In one of the earliest online browser games ‘Curve Fever’, multiple players each control a differently coloured ‘curve’ – a single dot that turns into a solid, snaky line as players command it to either turn left or right. To win the game, you have to continue navigating your curve across the playing field while preventing it from colliding with any of the other lines, creating obstacles for your opponents along the way.
Most likely, this game has been long forgotten, or was never even very widely played. Merike Estna’s solo exhibition ‘fragments from the shattered toe’ at Kunstraum, London, brought it back to mind: not only do her paintings have colourful, thick lines running erratically across large-scale surfaces, she also makes painting itself seem as playful and effortless as a 1990s computer game. But luckily for us, Estna’s work is not presented on flat screens, but enwraps the viewer from different sides of the room with varying materials.
‘damage was reparable’ (2017) is painted on a thick piece of unstretched canvas hanging across the wall like a curtain.
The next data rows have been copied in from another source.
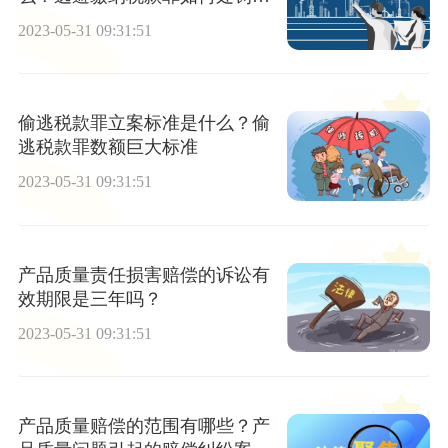
呢？
2023-05-31 09:31:51
偷逃税款罪立案标准是什么？偷
逃税款罪数额巨大标准
2023-05-31 09:31:51
产品质量责任损害赔偿的诉讼有
效期限是三年吗？
2023-05-31 09:31:51
产品质量赔偿的范围有哪些？产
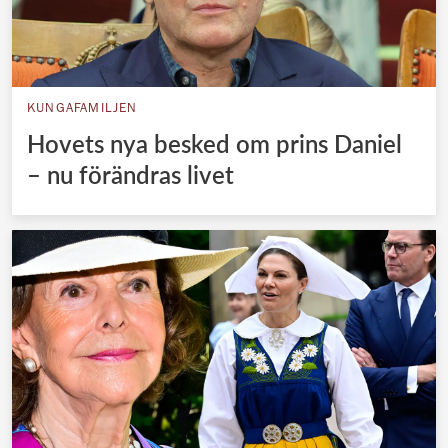
KUNGAFAMILJEN
Hovets nya besked om prins Daniel
– nu förändras livet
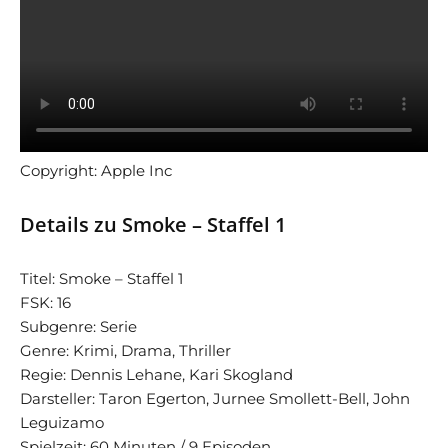
Copyright: Apple Inc
Details zu Smoke – Staffel 1
Titel: Smoke – Staffel 1
FSK: 16
Subgenre: Serie
Genre: Krimi, Drama, Thriller
Regie: Dennis Lehane, Kari Skogland
Darsteller: Taron Egerton, Jurnee Smollett-Bell, John
Leguizamo
Spielzeit: 60 Minuten / 9 Episoden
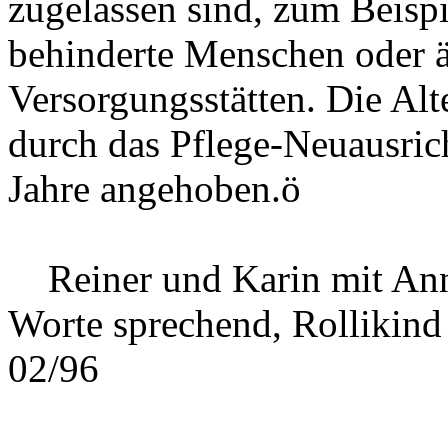
zugelassen sind, zum Beispi
behinderte Menschen oder ä
Versorgungsstätten. Die Al
durch das Pflege-Neuausric
Jahre angehoben.ö
Reiner und Karin mit Ann
Worte sprechend, Rollikind
02/96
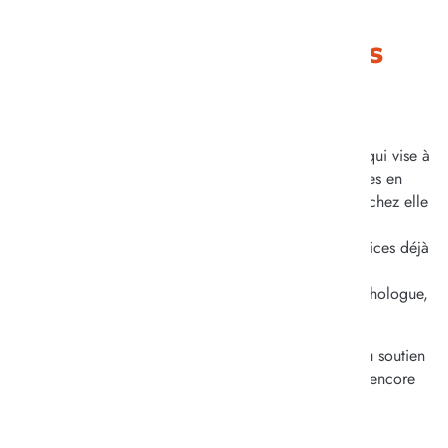
Le Centre de Ressources
Territorial
Le Centre de Ressources Territorial est un dispositif qui vise à
renforcer le maintien à domicile des personnes âgées en
perte d’autonomie, afin de leur permettre de vieillir chez elle
le plus longtemps possible. Elles bénéficient d’un
accompagnement renforcé en complément des services déjà
existants, composé d’une équipe professionnelle
pluridisciplinaire, qui travaille en lien avec des psychologue,
ergothérapeute, diététicien, ect.
L’accompagnement peut inclure un suivi médical, du soutien
aux aidants, de la coordination des intervenants ou encore
des actions de prévention.
Ce service permet d’éviter ou de retarder l’entrée en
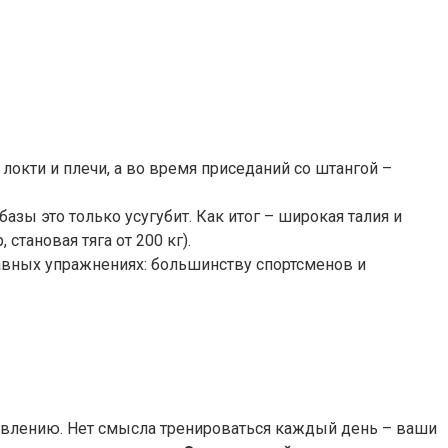
окти и плечи, а во время приседаний со штангой –
ы это только усугубит. Как итог – широкая талия и
тановая тяга от 200 кг).
тавных упражнениях: большинству спортсменов и
овлению. Нет смысла тренироваться каждый день – ваши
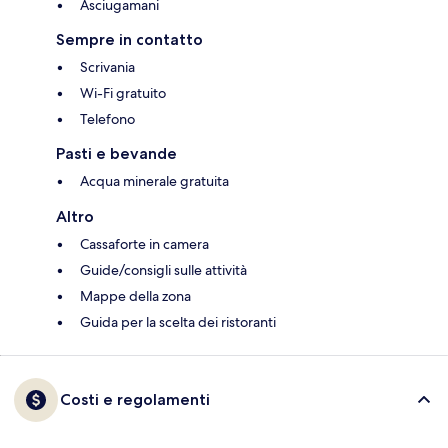
Asciugamani
Sempre in contatto
Scrivania
Wi-Fi gratuito
Telefono
Pasti e bevande
Acqua minerale gratuita
Altro
Cassaforte in camera
Guide/consigli sulle attività
Mappe della zona
Guida per la scelta dei ristoranti
Costi e regolamenti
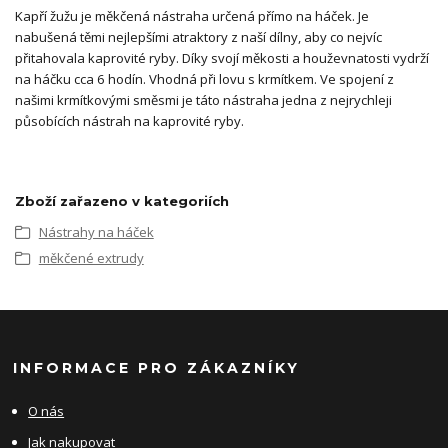
Kapří žužu je měkčená nástraha určená přímo na háček. Je
nabušená těmi nejlepšími atraktory z naší dílny, aby co nejvíc
přitahovala kaprovité ryby. Díky svojí měkosti a houževnatosti vydrží
na háčku cca 6 hodín. Vhodná při lovu s krmítkem. Ve spojení z
našimi krmítkovými směsmi je táto nástraha jedna z nejrychleji
působících nástrah na kaprovité ryby.
Zboží zařazeno v kategoriích
Nástrahy na háček
měkčené extrudy
INFORMACE PRO ZÁKAZNÍKY
O nás
Jak nakupovat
Here, Estna has painted a mop opposite its bucket – due to their black outlines, these objects seem to be hovering on the pastel surface of the painting, ready for action. Estna’s labyrinthine lines connect these two familiar household objects to each other, tracing a myriad of possibilities like an algorithm for snakes and ladders.
The central element of the exhibition, however, is ‘toe, toe, toe, go, go, go’ (2017), a large plywood stage covered entirely by Estna’s painting, that welcomes the audience, as well as performers, to stand and walk on top of it. Here, emoji-like hand gestures gently command the user into different directions, guided by zigzag lines that resemble jelly worms.
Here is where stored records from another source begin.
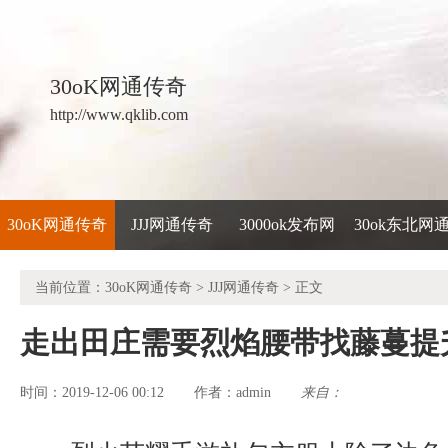
30oK网通传奇
http://www.qklib.com
30oK网通传奇
JJJ网通传奇
3000ok发布网
30ok东北网
当前位置：
30oK网通传奇
>
JJJ网通传奇
> 正文
走出田庄需要烈焰腰带找藤蔓提
时间：2019-12-06 00:12
admin
来自：
作者：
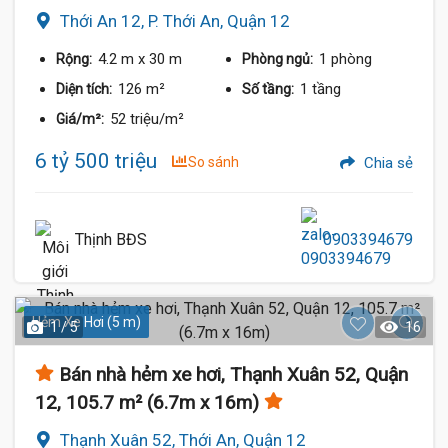
Thới An 12, P. Thới An, Quận 12
4.2 m
x 30 m
1 phòng
Rộng:
Phòng ngủ:
126 m²
1 tầng
Diện tích:
Số tầng:
52 triệu/m²
Giá/m²:
6 tỷ 500 triệu
So sánh
Chia sẻ
Thịnh BĐS
0903394679
Hẻm Xe Hơi (5 m)
1 / 5
16
Bán nhà hẻm xe hơi, Thạnh Xuân 52, Quận
12, 105.7 m² (6.7m x 16m)
Thạnh Xuân 52, Thới An, Quận 12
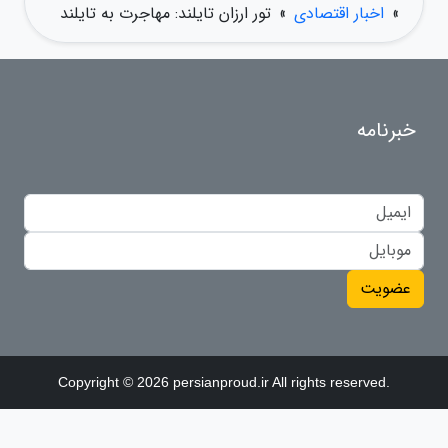
»
اخبار اقتصادی
»
تور ارزان تایلند: مهاجرت به تایلند
خبرنامه
عضویت
Copyright © 2026 persianproud.ir All rights reserved.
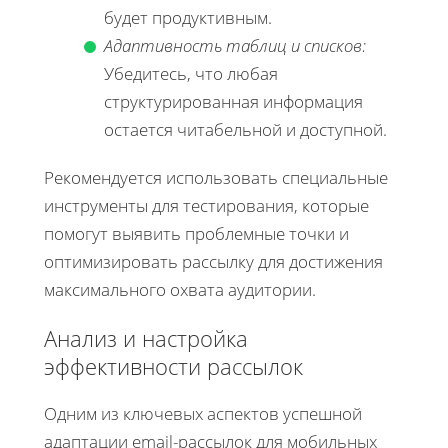
будет продуктивным.
Адаптивность таблиц и списков:
Убедитесь, что любая
структурированная информация
остается читабельной и доступной.
Рекомендуется использовать специальные
инструменты для тестирования, которые
помогут выявить проблемные точки и
оптимизировать рассылку для достижения
максимального охвата аудитории.
Анализ и настройка
эффективности рассылок
Одним из ключевых аспектов успешной
адаптации email-рассылок для мобильных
‘fragments from the shattered toe’ (2017), the work which lends the exhibition its title, quite literally embraces the viewer: it is a wearable rug, hanging from a trapeze, and gorgeously painted with a pink and turquoise marble pattern. Black hands (or gloves?) are woven into the fabric, but look graphically designed – a further example of Estna’s clever interweaving of digital techniques with traditional materials.
Since Curve Fever was released in 1995, digital interfaces are increasingly competing for our attention at all times. They allow us to consume contemporary art alongside Kermit memes, play Candy Crush while receiving e-flux newsletters, and to express genuine affection using virtual heart emojis. As the boundaries between high and low, mundane and sublime, and handmade and coded thus become increasingly blurry, Estna’s work cleverly exploits the seductiveness of digital surfaces and designs by mimicking them through painting and craft techniques. ‘fragments from the shattered toe’ turns painting into an ever-shifting, dizzying game, and invites us to come out and play.